# CellOracle Complete Workflow - WT Only

## 0. Import libraries

In [None]:
import os
import sys

import matplotlib.pyplot as plt
import numpy as np
import pandas as pd
import scanpy as sc
import seaborn as sns

import celloracle as co
co.__version__

In [None]:
# visualization settings
%config InlineBackend.figure_format = 'retina'
%matplotlib inline

plt.rcParams['figure.figsize'] = [6, 4.5]
plt.rcParams["savefig.dpi"] = 300

## 0.2. Make a folder to save graphs

In [None]:
save_folder = "wt_figures"
os.makedirs(save_folder, exist_ok=True)
os.makedirs(f"{save_folder}/degree_distribution", exist_ok=True)
os.makedirs(f"{save_folder}/ranked_score", exist_ok=True)
os.makedirs(f"{save_folder}/score_comparison", exist_ok=True)
os.makedirs("genes", exist_ok=True)

# 1. Load data
## 1.1. Load processed gene expression data (anndata)

In [None]:
# Load data
adata = sc.read_h5ad("CTR9_snRNASeq/CTR9_snRNASeq_full.h5ad")

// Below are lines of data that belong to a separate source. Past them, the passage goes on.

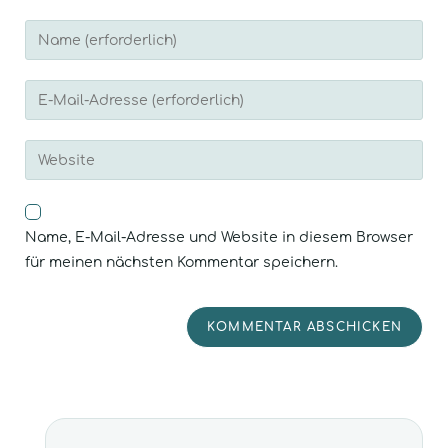
Name, E-Mail-Adresse und Website in diesem Browser
für meinen nächsten Kommentar speichern.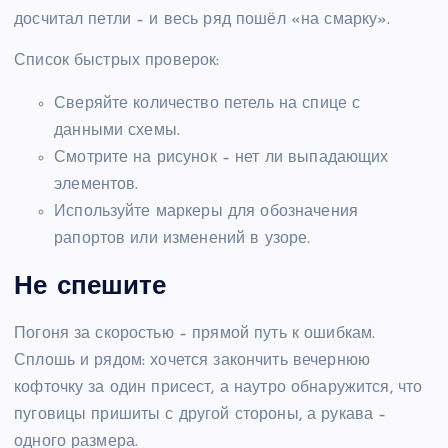
досчитал петли – и весь ряд пошёл «на смарку».
Список быстрых проверок:
Сверяйте количество петель на спице с
данными схемы.
Смотрите на рисунок – нет ли выпадающих
элементов.
Используйте маркеры для обозначения
рапортов или изменений в узоре.
Не спешите
Погоня за скоростью – прямой путь к ошибкам.
Сплошь и рядом: хочется закончить вечернюю
кофточку за один присест, а наутро обнаружится, что
пуговицы пришиты с другой стороны, а рукава –
одного размера.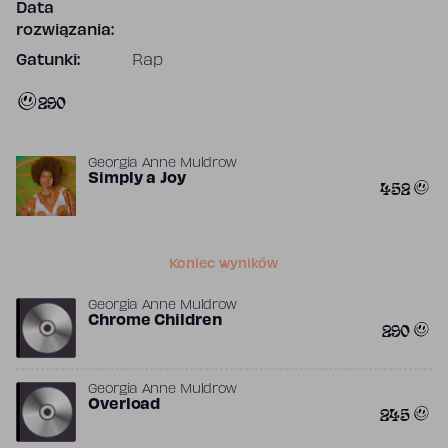
Data
rozwiązania:
Gatunki:
Rap
290
Georgia Anne Muldrow
Simply a Joy
452
Koniec wyników
Georgia Anne Muldrow
Chrome Children
290
Georgia Anne Muldrow
Overload
245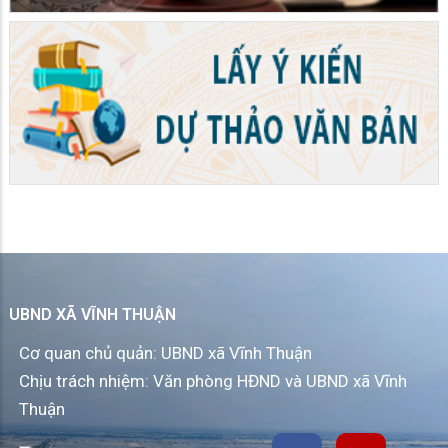
UBND XÃ VĨNH THUẬN
Cơ quan chủ quản: UBND xã Vĩnh Thuận
Chịu trách nhiệm: Văn phòng HĐND và UBND xã Vĩnh
Thuận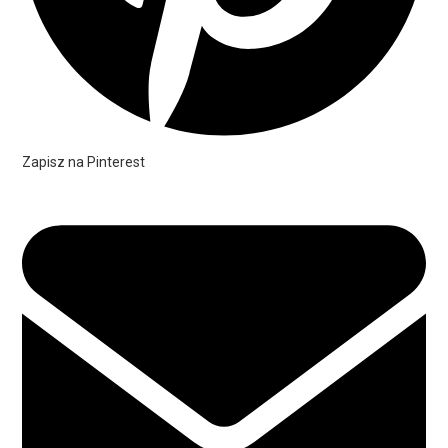
Zapisz na Pinterest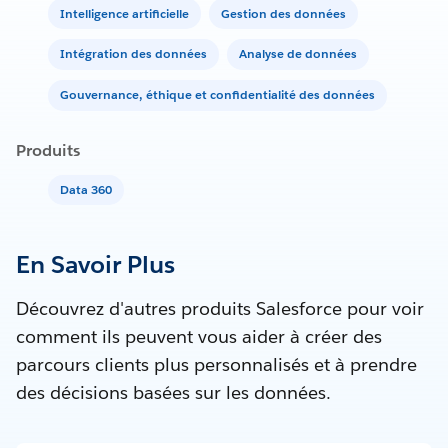
Intelligence artificielle
Gestion des données
Intégration des données
Analyse de données
Gouvernance, éthique et confidentialité des données
Produits
Data 360
En Savoir Plus
Découvrez d'autres produits Salesforce pour voir
comment ils peuvent vous aider à créer des
parcours clients plus personnalisés et à prendre
des décisions basées sur les données.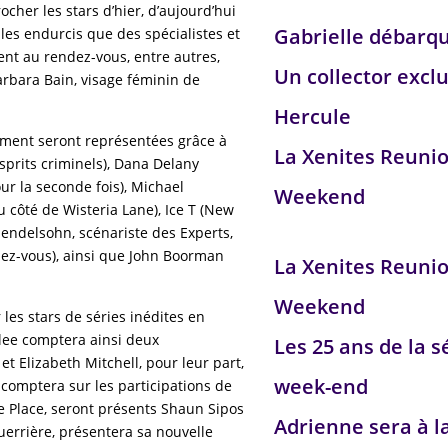
cher les stars d’hier, d’aujourd’hui
Gabrielle débarq
iles endurcis que des spécialistes et
ent au rendez-vous, entre autres,
Un collector exclu
arbara Bain, visage féminin de
Hercule
ment seront représentées grâce à
La Xenites Reuni
sprits criminels), Dana Delany
r la seconde fois), Michael
Weekend
du côté de Wisteria Lane), Ice T (New
Mendelsohn, scénariste des Experts,
dez-vous), ainsi que John Boorman
La Xenites Reuni
Weekend
les stars de séries inédites en
Glee comptera ainsi deux
Les 25 ans de la s
t Elizabeth Mitchell, pour leur part,
week-end
 comptera sur les participations de
e Place, seront présents Shaun Sipos
Adrienne sera à l
guerrière, présentera sa nouvelle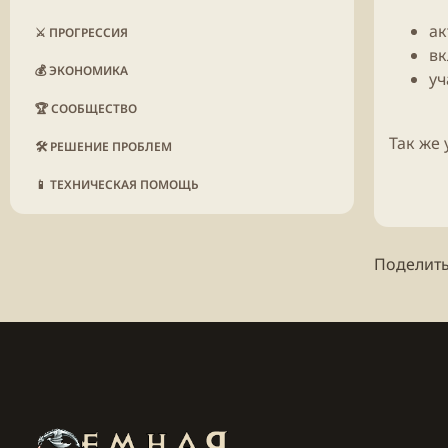
ак
⚔️ ПРОГРЕССИЯ
вк
💰 ЭКОНОМИКА
уч
🏆 СООБЩЕСТВО
Так же 
🛠️ РЕШЕНИЕ ПРОБЛЕМ
📱 ТЕХНИЧЕСКАЯ ПОМОЩЬ
Поделить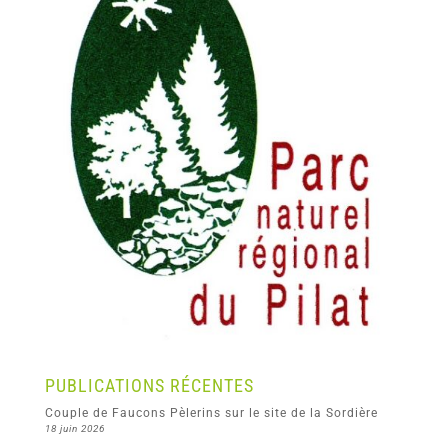
PUBLICATIONS RÉCENTES
Couple de Faucons Pèlerins sur le site de la Sordière
18 juin 2026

print(f"Loaded data: {adata.shape[0]} cells x {adata.shape[1]} genes")
adata

In [None]:
# SUBSET TO WT ONLY
print("\nSubsetting to WT samples only...")
adata = adata[adata.obs['sample'] == 'WT_DM', :].copy()
print(f"After subsetting: {adata.shape[0]} cells x {adata.shape[1]} genes")

## 1.2 Preprocessing

In [None]:
# Save counts to layers
if hasattr(adata, 'raw') and adata.raw is not None:
    adata.layers['counts'] = adata.raw.X.copy()
    adata.layers['log1p'] = adata.X.copy()
else:
    adata.layers['counts'] = adata.X.copy()
    
adata

In [None]:
# PREPROCESSING PIPELINE

# Only consider genes with more than 1 count
sc.pp.filter_genes(adata, min_counts=1)
print(f"After gene filtering: {adata.shape}")

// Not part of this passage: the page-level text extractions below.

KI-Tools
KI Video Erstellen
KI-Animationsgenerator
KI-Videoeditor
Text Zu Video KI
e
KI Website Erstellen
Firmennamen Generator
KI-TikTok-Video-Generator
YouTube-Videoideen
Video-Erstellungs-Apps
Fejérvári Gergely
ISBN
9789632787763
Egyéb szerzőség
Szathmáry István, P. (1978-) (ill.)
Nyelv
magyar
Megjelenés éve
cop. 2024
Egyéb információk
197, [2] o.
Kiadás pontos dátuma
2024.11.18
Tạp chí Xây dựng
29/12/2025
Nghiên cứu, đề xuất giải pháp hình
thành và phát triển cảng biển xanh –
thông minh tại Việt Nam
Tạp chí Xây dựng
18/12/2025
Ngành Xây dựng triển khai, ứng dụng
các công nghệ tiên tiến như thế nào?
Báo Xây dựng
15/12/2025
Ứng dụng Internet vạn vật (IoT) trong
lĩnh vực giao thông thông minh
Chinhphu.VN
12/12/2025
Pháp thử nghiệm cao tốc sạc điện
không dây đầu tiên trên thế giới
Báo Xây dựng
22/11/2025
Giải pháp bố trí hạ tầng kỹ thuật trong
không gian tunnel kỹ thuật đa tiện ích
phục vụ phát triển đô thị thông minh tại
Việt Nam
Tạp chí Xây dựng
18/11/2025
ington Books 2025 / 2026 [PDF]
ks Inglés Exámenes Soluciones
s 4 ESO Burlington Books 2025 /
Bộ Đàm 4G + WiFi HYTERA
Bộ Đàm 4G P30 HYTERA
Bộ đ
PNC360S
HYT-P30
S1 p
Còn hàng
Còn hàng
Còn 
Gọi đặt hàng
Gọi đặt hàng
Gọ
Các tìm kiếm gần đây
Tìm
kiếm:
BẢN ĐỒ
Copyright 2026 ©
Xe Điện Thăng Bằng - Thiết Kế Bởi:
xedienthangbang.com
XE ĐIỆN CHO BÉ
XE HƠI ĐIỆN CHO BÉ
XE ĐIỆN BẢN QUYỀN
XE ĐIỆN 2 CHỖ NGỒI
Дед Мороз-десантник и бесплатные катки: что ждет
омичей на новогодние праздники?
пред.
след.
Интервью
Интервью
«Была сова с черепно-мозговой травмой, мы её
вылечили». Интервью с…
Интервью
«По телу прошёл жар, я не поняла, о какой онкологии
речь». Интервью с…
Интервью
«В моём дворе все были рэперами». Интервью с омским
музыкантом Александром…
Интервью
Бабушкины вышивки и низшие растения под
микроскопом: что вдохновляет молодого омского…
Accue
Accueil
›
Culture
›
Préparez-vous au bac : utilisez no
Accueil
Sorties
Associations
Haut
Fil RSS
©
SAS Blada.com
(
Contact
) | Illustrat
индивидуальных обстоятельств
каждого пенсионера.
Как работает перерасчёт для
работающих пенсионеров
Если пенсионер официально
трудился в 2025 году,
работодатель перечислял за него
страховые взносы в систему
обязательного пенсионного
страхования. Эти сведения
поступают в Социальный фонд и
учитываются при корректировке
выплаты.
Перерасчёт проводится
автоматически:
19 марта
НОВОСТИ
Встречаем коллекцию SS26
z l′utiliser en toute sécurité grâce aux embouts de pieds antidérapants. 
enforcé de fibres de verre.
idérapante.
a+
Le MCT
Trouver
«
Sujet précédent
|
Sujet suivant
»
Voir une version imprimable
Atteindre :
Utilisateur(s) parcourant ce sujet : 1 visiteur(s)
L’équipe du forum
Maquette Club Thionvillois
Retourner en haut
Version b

# Normalize to 10,000 counts per cell
# (This is equivalent to normalize_per_cell but handles dtypes better)
sc.pp.normalize_total(adata, target_sum=1e4)
print("✓ Normalized")

# Select top 3000 highly-variable genes
filter_result = sc.pp.filter_genes_dispersion(adata.X,
                                              flavor='cell_ranger',
                                              n_top_genes=3000,
                                              log=False)
print(f"✓ Selected {filter_result.gene_subset.sum()} highly variable genes")

# Subset the genes
adata = adata[:, filter_result.gene_subset]
print(f"After HVG selection: {adata.shape}")

# Renormalize after filtering
sc.pp.normalize_total(adata, target_sum=1e4)
print("✓ Renormalized after filtering")

print("\n=== PREPROCESSING COMPLETE ===")

In [None]:
adata

## 1.4. Check/Compute UMAP

In [None]:
# Check what embeddings we have
print("Available embeddings:")
print(list(adata.obsm.keys()))
print()

In [None]:
# Compute UMAP if not present
if 'X_umap' not in adata.obsm.keys():
    print("UMAP not found - computing now...")
    
    # Compute PCA if needed
    if 'X_pca' not in adata.obsm.keys():
        print("Computing PCA...")
        sc.pp.pca(adata, n_comps=50)
        print("✓ PCA computed")
    
    # Compute neighbors
    print("Computing neighbors...")
    sc.pp.neighbors(adata, n_pcs=30)
    print("✓ Neighbors computed")
    
    # Compute UMAP
    print("Computing UMAP...")
    sc.tl.umap(adata)
    print("✓ UMAP computed")
else:
    print("✓ UMAP already present")

print(f"\nAvailable embeddings now: {list(adata.obsm.keys())}")

In [None]:
# Visualize UMAP with clusters
sc.pl.umap(adata, color='cluster_annot', legend_loc='on data')

## 1.5. Load base-GRN data

In [None]:
base_GRN = co.data.load_mouse_scATAC_atlas_base_GRN()
base_GRN.head()

# 2. Make Oracle object

In [None]:
# Instantiate Oracle object
oracle = co.Oracle()

## 2.1. Load gene expression data into oracle object

In [None]:
# Check data in anndata
print("Metadata columns :", list(adata.obs.columns))
print("Dimensional reduction: ", list(adata.obsm.keys()))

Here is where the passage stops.